- [WHAT IS EXPECTED] Produce one exact copy of the records, no pictures.

BEGIN DATA RECORDS

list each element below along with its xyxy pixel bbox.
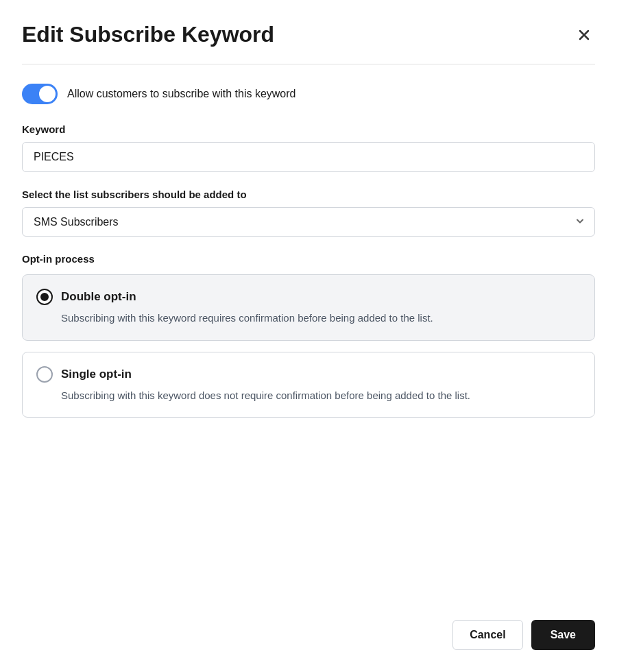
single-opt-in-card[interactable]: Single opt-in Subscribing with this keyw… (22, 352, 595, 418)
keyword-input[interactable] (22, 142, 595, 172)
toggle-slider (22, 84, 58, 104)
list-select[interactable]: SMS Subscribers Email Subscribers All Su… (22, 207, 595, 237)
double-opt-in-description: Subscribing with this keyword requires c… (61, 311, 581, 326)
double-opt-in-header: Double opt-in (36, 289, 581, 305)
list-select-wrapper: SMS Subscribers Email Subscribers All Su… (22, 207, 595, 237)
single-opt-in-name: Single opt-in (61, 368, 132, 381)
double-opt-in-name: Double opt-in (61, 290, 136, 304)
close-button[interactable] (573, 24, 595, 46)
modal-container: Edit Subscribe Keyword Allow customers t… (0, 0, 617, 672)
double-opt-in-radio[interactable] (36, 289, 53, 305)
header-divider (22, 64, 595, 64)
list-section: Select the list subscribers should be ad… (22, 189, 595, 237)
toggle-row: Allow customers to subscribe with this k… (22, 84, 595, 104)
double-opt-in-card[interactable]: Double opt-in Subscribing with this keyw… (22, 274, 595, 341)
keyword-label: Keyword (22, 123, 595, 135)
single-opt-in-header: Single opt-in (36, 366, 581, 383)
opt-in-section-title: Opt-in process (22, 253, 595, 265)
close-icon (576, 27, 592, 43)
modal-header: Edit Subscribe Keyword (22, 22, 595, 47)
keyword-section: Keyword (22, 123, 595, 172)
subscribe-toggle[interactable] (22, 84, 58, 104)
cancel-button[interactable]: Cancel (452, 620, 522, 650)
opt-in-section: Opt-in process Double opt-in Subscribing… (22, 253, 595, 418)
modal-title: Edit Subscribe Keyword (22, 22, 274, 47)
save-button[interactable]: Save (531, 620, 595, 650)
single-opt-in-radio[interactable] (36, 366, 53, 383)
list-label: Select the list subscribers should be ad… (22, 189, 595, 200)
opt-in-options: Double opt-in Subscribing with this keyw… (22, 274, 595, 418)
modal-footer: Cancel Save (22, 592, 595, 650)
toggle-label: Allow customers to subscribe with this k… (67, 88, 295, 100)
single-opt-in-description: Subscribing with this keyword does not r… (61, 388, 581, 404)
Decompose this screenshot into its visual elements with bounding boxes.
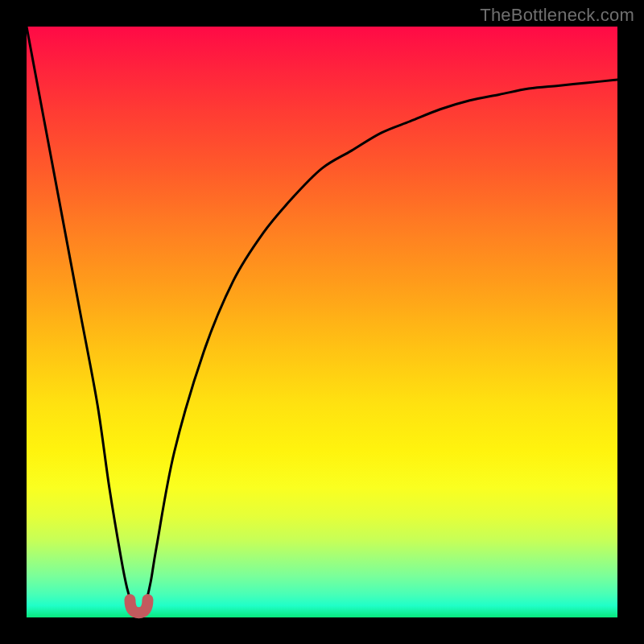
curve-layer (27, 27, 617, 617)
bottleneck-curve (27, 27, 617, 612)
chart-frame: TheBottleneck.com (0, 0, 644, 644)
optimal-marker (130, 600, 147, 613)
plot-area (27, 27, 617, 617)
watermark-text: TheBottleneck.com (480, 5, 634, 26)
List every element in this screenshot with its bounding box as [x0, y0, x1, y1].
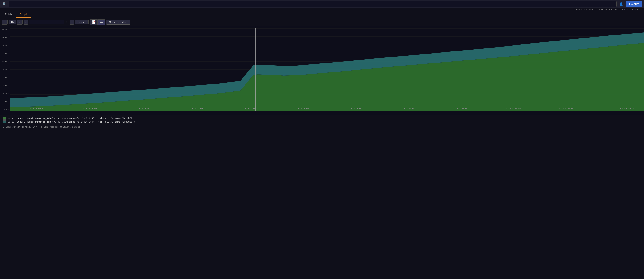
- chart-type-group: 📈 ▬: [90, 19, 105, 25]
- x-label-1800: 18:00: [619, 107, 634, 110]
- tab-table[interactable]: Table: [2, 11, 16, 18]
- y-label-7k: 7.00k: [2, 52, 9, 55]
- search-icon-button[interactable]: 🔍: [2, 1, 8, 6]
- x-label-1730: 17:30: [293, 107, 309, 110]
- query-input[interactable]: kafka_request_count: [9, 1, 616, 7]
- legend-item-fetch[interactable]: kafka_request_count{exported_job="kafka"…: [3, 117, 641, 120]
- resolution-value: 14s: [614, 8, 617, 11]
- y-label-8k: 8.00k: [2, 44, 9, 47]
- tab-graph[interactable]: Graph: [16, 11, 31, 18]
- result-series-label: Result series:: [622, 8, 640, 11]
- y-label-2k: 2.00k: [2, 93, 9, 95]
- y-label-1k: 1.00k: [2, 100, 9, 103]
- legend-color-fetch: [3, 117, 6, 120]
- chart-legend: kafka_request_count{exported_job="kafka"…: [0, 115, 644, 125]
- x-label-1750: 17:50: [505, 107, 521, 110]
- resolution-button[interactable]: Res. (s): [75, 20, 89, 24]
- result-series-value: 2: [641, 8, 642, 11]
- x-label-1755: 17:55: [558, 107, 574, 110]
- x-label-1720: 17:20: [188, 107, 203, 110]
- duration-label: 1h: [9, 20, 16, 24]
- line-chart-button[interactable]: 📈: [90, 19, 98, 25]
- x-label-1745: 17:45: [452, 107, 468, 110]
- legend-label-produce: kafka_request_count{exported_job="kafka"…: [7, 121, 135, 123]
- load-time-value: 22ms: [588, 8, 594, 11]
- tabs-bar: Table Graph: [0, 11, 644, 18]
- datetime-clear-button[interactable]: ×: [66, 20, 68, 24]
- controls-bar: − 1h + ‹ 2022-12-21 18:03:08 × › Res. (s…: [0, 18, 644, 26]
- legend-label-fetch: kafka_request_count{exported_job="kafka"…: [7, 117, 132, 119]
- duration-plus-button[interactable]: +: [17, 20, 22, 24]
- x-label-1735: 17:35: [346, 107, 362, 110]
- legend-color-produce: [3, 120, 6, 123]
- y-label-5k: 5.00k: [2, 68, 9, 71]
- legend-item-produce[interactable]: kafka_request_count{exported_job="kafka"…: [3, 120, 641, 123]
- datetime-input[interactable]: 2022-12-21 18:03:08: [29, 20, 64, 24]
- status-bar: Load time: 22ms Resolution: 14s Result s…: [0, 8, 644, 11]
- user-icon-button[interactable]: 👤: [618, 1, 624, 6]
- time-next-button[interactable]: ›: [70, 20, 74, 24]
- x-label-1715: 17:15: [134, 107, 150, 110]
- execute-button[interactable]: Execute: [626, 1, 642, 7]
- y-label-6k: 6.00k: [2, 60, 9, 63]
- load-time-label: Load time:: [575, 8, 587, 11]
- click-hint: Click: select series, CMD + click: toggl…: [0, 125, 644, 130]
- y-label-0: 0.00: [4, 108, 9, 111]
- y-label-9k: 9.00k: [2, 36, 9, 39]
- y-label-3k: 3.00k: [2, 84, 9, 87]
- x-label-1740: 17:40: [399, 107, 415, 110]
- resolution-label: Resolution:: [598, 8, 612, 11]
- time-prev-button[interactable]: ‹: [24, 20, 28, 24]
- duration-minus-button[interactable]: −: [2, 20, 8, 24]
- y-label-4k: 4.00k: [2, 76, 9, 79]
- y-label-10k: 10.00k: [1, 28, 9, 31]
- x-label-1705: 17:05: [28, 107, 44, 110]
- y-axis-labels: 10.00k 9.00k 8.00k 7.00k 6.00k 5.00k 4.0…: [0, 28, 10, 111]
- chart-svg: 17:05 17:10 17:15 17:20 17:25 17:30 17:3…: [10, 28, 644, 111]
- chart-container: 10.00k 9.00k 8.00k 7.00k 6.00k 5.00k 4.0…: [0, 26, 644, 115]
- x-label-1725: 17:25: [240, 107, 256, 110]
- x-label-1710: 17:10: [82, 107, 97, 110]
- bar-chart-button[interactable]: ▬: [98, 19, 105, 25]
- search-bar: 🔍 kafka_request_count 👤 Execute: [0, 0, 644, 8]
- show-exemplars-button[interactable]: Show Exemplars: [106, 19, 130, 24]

END DATA RECORDS

- [SOLUTION FOR THIS TASK]
list each element below along with its xyxy pixel bbox.
single-opt-in-card[interactable]: Single opt-in Subscribing with this keyw… (22, 352, 595, 418)
keyword-input[interactable] (22, 142, 595, 172)
toggle-slider (22, 84, 58, 104)
list-select[interactable]: SMS Subscribers Email Subscribers All Su… (22, 207, 595, 237)
double-opt-in-description: Subscribing with this keyword requires c… (61, 311, 581, 326)
double-opt-in-header: Double opt-in (36, 289, 581, 305)
list-select-wrapper: SMS Subscribers Email Subscribers All Su… (22, 207, 595, 237)
single-opt-in-name: Single opt-in (61, 368, 132, 381)
double-opt-in-name: Double opt-in (61, 290, 136, 304)
close-button[interactable] (573, 24, 595, 46)
modal-container: Edit Subscribe Keyword Allow customers t… (0, 0, 617, 672)
double-opt-in-radio[interactable] (36, 289, 53, 305)
header-divider (22, 64, 595, 64)
list-section: Select the list subscribers should be ad… (22, 189, 595, 237)
toggle-row: Allow customers to subscribe with this k… (22, 84, 595, 104)
double-opt-in-card[interactable]: Double opt-in Subscribing with this keyw… (22, 274, 595, 341)
keyword-label: Keyword (22, 123, 595, 135)
single-opt-in-header: Single opt-in (36, 366, 581, 383)
opt-in-section-title: Opt-in process (22, 253, 595, 265)
close-icon (576, 27, 592, 43)
modal-header: Edit Subscribe Keyword (22, 22, 595, 47)
keyword-section: Keyword (22, 123, 595, 172)
subscribe-toggle[interactable] (22, 84, 58, 104)
cancel-button[interactable]: Cancel (452, 620, 522, 650)
opt-in-section: Opt-in process Double opt-in Subscribing… (22, 253, 595, 418)
modal-title: Edit Subscribe Keyword (22, 22, 274, 47)
save-button[interactable]: Save (531, 620, 595, 650)
single-opt-in-radio[interactable] (36, 366, 53, 383)
list-label: Select the list subscribers should be ad… (22, 189, 595, 200)
opt-in-options: Double opt-in Subscribing with this keyw… (22, 274, 595, 418)
modal-footer: Cancel Save (22, 592, 595, 650)
toggle-label: Allow customers to subscribe with this k… (67, 88, 295, 100)
single-opt-in-description: Subscribing with this keyword does not r… (61, 388, 581, 404)
Decompose this screenshot into its visual elements with bounding boxes.
curve-layer (27, 27, 617, 617)
bottleneck-curve (27, 27, 617, 612)
chart-frame: TheBottleneck.com (0, 0, 644, 644)
optimal-marker (130, 600, 147, 613)
plot-area (27, 27, 617, 617)
watermark-text: TheBottleneck.com (480, 5, 634, 26)
List every element in this screenshot with its bounding box as [x0, y0, x1, y1].
- chart-type-group: 📈 ▬: [90, 19, 105, 25]
- x-label-1800: 18:00: [619, 107, 634, 110]
- tab-table[interactable]: Table: [2, 11, 16, 18]
- y-label-7k: 7.00k: [2, 52, 9, 55]
- search-icon-button[interactable]: 🔍: [2, 1, 8, 6]
- x-label-1730: 17:30: [293, 107, 309, 110]
- query-input[interactable]: kafka_request_count: [9, 1, 616, 7]
- legend-item-fetch[interactable]: kafka_request_count{exported_job="kafka"…: [3, 117, 641, 120]
- resolution-value: 14s: [614, 8, 617, 11]
- y-label-8k: 8.00k: [2, 44, 9, 47]
- tab-graph[interactable]: Graph: [16, 11, 31, 18]
- result-series-label: Result series:: [622, 8, 640, 11]
- y-label-2k: 2.00k: [2, 93, 9, 95]
- y-label-1k: 1.00k: [2, 100, 9, 103]
- legend-color-fetch: [3, 117, 6, 120]
- chart-legend: kafka_request_count{exported_job="kafka"…: [0, 115, 644, 125]
- x-label-1750: 17:50: [505, 107, 521, 110]
- resolution-button[interactable]: Res. (s): [75, 20, 89, 24]
- result-series-value: 2: [641, 8, 642, 11]
- x-label-1755: 17:55: [558, 107, 574, 110]
- x-label-1720: 17:20: [188, 107, 203, 110]
- duration-label: 1h: [9, 20, 16, 24]
- line-chart-button[interactable]: 📈: [90, 19, 98, 25]
- x-label-1745: 17:45: [452, 107, 468, 110]
- legend-label-produce: kafka_request_count{exported_job="kafka"…: [7, 121, 135, 123]
- load-time-value: 22ms: [588, 8, 594, 11]
- tabs-bar: Table Graph: [0, 11, 644, 18]
- datetime-clear-button[interactable]: ×: [66, 20, 68, 24]
- controls-bar: − 1h + ‹ 2022-12-21 18:03:08 × › Res. (s…: [0, 18, 644, 26]
- legend-label-fetch: kafka_request_count{exported_job="kafka"…: [7, 117, 132, 119]
- duration-plus-button[interactable]: +: [17, 20, 22, 24]
- x-label-1735: 17:35: [346, 107, 362, 110]
- legend-color-produce: [3, 120, 6, 123]
- y-label-5k: 5.00k: [2, 68, 9, 71]
- legend-item-produce[interactable]: kafka_request_count{exported_job="kafka"…: [3, 120, 641, 123]
- datetime-input[interactable]: 2022-12-21 18:03:08: [29, 20, 64, 24]
- status-bar: Load time: 22ms Resolution: 14s Result s…: [0, 8, 644, 11]
- user-icon-button[interactable]: 👤: [618, 1, 624, 6]
- time-next-button[interactable]: ›: [70, 20, 74, 24]
- x-label-1715: 17:15: [134, 107, 150, 110]
- execute-button[interactable]: Execute: [626, 1, 642, 7]
- y-label-6k: 6.00k: [2, 60, 9, 63]
- load-time-label: Load time:: [575, 8, 587, 11]
- click-hint: Click: select series, CMD + click: toggl…: [0, 125, 644, 130]
- y-label-0: 0.00: [4, 108, 9, 111]
- y-label-9k: 9.00k: [2, 36, 9, 39]
- y-label-3k: 3.00k: [2, 84, 9, 87]
- x-label-1740: 17:40: [399, 107, 415, 110]
- resolution-label: Resolution:: [598, 8, 612, 11]
- time-prev-button[interactable]: ‹: [24, 20, 28, 24]
- duration-minus-button[interactable]: −: [2, 20, 8, 24]
- y-label-4k: 4.00k: [2, 76, 9, 79]
- y-label-10k: 10.00k: [1, 28, 9, 31]
- x-label-1705: 17:05: [28, 107, 44, 110]
- y-axis-labels: 10.00k 9.00k 8.00k 7.00k 6.00k 5.00k 4.0…: [0, 28, 10, 111]
- chart-svg: 17:05 17:10 17:15 17:20 17:25 17:30 17:3…: [10, 28, 644, 111]
- chart-container: 10.00k 9.00k 8.00k 7.00k 6.00k 5.00k 4.0…: [0, 26, 644, 115]
- x-label-1725: 17:25: [240, 107, 256, 110]
- x-label-1710: 17:10: [82, 107, 97, 110]
- bar-chart-button[interactable]: ▬: [98, 19, 105, 25]
- search-bar: 🔍 kafka_request_count 👤 Execute: [0, 0, 644, 8]
- show-exemplars-button[interactable]: Show Exemplars: [106, 19, 130, 24]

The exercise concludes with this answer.